Quando ele se tornou papa, ele disciplinou – e finalmente destituiu – o Rev. Marcial Maciel Degolladouma agressor em série e o fundador mexicano da ordem religiosa dos Legionários de Cristo. Um prodigioso arrecadador de fundos, o padre Maciel conquistou a lealdade do papa João Paulo II e seu círculo íntimo, que durante anos bloqueou os esforços de Bento XVI para investigá-lo.
“A questão é muito confusa e complexa”, disse Marie Collins, uma irlandesa sobrevivente de abusos que renunciou em frustração em 2017 de uma comissão do Vaticano sobre proteção de menores criada por Francisco. Ela disse que a leitura de Bento XVI de tantos casos como chefe da congregação doutrinária o fez “compreender a enormidade do problema quando se tornou papa” e que ele introduziu novos procedimentos contra o abuso sexual.
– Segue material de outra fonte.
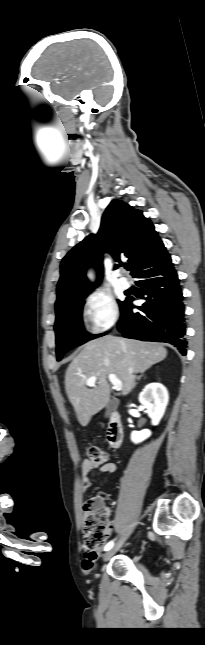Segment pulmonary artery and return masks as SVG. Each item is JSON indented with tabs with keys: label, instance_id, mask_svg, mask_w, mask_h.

A Sra. Collins disse que era “injusto exagerar” nos erros que cometeu ao lidar com os casos durante seu ministério pessoal, quando era bispo na Alemanha, mas que Bento, como papa, “não fez o suficiente em aprofunde o trabalho sobre o assunto ou busque-o ao máximo.”
Para muitos, ele não foi longe o suficiente.
Anne Barrett Doyle, codiretora do BishopAccountability.org, um grupo de defesa e pesquisa de vítimas, disse em um comunicado no dia da morte de Bento XVI que ele “deixou centenas de bispos culpados no poder e uma cultura de sigilo intacta”.
Na noite de terça-feira, na catedral de Munique que Bento XVI presidiu como bispo há 40 anos, o atual arcebispo, reinhard Marx, iniciou uma missa em homenagem a Bento XVI convidando todos a rezar, inclusive “aqueles que sofreram abusos e sofrimentos no espaço da igreja. Todos aqueles que receberam bons presentes de Joseph Ratzinger. E todos aqueles que agora, nesta hora, confiam que a bondade e a misericórdia de Deus tudo curarão”.
Jason Horowitz relatado de Roma, e Erika Salomão de Munique e Garching an der Alz, Alemanha. Gaia Pianigiani contribuiu com reportagens de Roma, e Christopher F. Schuetze de Berlim.